El coche iba subiendo la cuesta con dificultad, renqueante, cada vez más despacio. De pronto el motor, cansado por el esfuerzo, se detuvo. El coche giró sobre sus ruedas traseras, y despegó las delanteras del suelo. ¡Clonk!, se oyó: el bajo del maletero golpeó el suelo de piedra. El taxista, asustado, soltó el freno. El coche se desplazó hacia atrás, lentamente, contenido por el freno de pie.

―¡Detenga el coche!—, dijo el hombre.

—¡No puedo!—, dijo el taxista, no menos aterrado.

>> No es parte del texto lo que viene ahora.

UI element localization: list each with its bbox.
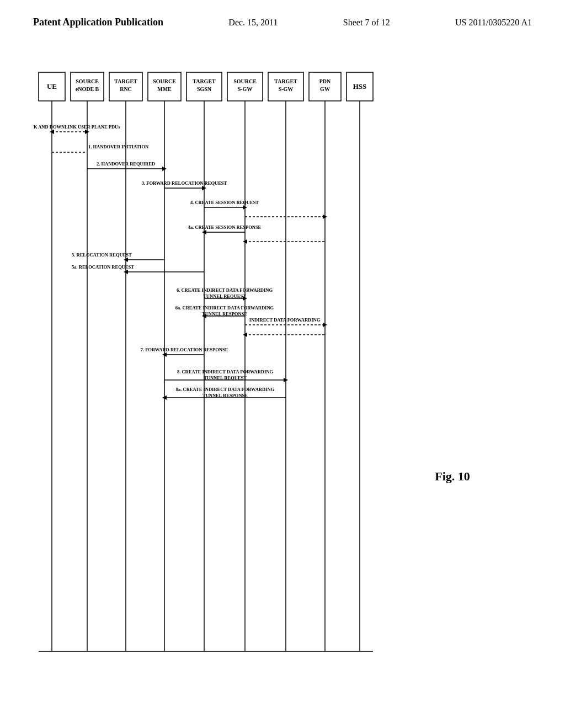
svg-text:SGSN: SGSN	[197, 86, 212, 92]
svg-text:PDN: PDN	[319, 78, 331, 84]
page-header: Patent Application Publication Dec. 15, …	[0, 0, 565, 34]
svg-text:TUNNEL RESPONSE: TUNNEL RESPONSE	[202, 393, 248, 398]
svg-text:INDIRECT DATA FORWARDING: INDIRECT DATA FORWARDING	[249, 317, 321, 323]
publication-title: Patent Application Publication	[33, 17, 163, 28]
svg-text:HSS: HSS	[353, 82, 367, 90]
svg-text:S-GW: S-GW	[279, 86, 294, 92]
svg-text:TARGET: TARGET	[193, 78, 216, 84]
sequence-diagram: UE SOURCE eNODE B TARGET RNC SOURCE MME …	[33, 61, 563, 668]
sheet-info: Sheet 7 of 12	[343, 18, 390, 28]
patent-number: US 2011/0305220 A1	[455, 18, 532, 28]
svg-text:eNODE B: eNODE B	[76, 86, 99, 92]
svg-text:8. CREATE INDIRECT DATA FORWAR: 8. CREATE INDIRECT DATA FORWARDING	[177, 369, 273, 374]
svg-text:SOURCE: SOURCE	[233, 78, 257, 84]
svg-text:7. FORWARD RELOCATION RESPONSE: 7. FORWARD RELOCATION RESPONSE	[141, 347, 228, 352]
svg-text:TARGET: TARGET	[114, 78, 137, 84]
svg-text:S-GW: S-GW	[238, 86, 253, 92]
svg-text:Fig. 10: Fig. 10	[435, 469, 470, 483]
svg-text:RNC: RNC	[120, 86, 132, 92]
publication-date: Dec. 15, 2011	[228, 18, 278, 28]
svg-text:4a. CREATE SESSION RESPONSE: 4a. CREATE SESSION RESPONSE	[188, 224, 262, 230]
svg-text:6a. CREATE INDIRECT DATA FORWA: 6a. CREATE INDIRECT DATA FORWARDING	[175, 305, 274, 311]
svg-text:SOURCE: SOURCE	[153, 78, 176, 84]
svg-text:5. RELOCATION REQUEST: 5. RELOCATION REQUEST	[72, 252, 132, 258]
svg-text:TUNNEL REQUEST: TUNNEL REQUEST	[203, 293, 246, 299]
svg-text:TARGET: TARGET	[274, 78, 297, 84]
svg-text:6. CREATE INDIRECT DATA FORWAR: 6. CREATE INDIRECT DATA FORWARDING	[177, 287, 273, 293]
svg-text:SOURCE: SOURCE	[76, 78, 99, 84]
svg-text:GW: GW	[320, 86, 330, 92]
svg-text:UPLINK AND DOWNLINK USER PLANE: UPLINK AND DOWNLINK USER PLANE PDUs	[33, 124, 120, 130]
svg-text:MME: MME	[157, 86, 172, 92]
svg-text:4. CREATE SESSION REQUEST: 4. CREATE SESSION REQUEST	[190, 200, 259, 205]
svg-text:UE: UE	[47, 82, 57, 90]
svg-text:1. HANDOVER INITIATION: 1. HANDOVER INITIATION	[88, 144, 149, 149]
svg-text:2. HANDOVER REQUIRED: 2. HANDOVER REQUIRED	[97, 161, 155, 167]
svg-text:TUNNEL REQUEST: TUNNEL REQUEST	[204, 375, 247, 381]
diagram-area: UE SOURCE eNODE B TARGET RNC SOURCE MME …	[22, 45, 543, 679]
svg-text:TUNNEL RESPONSE: TUNNEL RESPONSE	[202, 311, 247, 317]
svg-text:8a. CREATE INDIRECT DATA FORWA: 8a. CREATE INDIRECT DATA FORWARDING	[176, 387, 275, 392]
svg-text:5a. RELOCATION REQUEST: 5a. RELOCATION REQUEST	[72, 264, 134, 270]
svg-text:3. FORWARD RELOCATION REQUEST: 3. FORWARD RELOCATION REQUEST	[142, 180, 227, 186]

El coche siguió hacia atrás, lentamente, hasta que terminó la cuesta, a un metro de una antigua fábrica. Las ruedas traseras y el bajo del maletero se apoyaban ahora contra una cubierta de chapa, que había en el suelo. La chapa se torció en cuestión de segundos. Con un feo crujir de metal, la chapa cedió, y el coche cayó, en dos tiempos, hacia atrás. ¡Clof!, el coche cayó a una charca subterránea.

 ¡Abrid las puertas! ¡Salid del coche!, dijo el hombre a la vez que lo hacía. Fue el único que lo consiguió. Cuando consiguió sacarlos del fondo, a diez metros de profundidad, la mujer y los dos niños habían muerto. Y el taxista.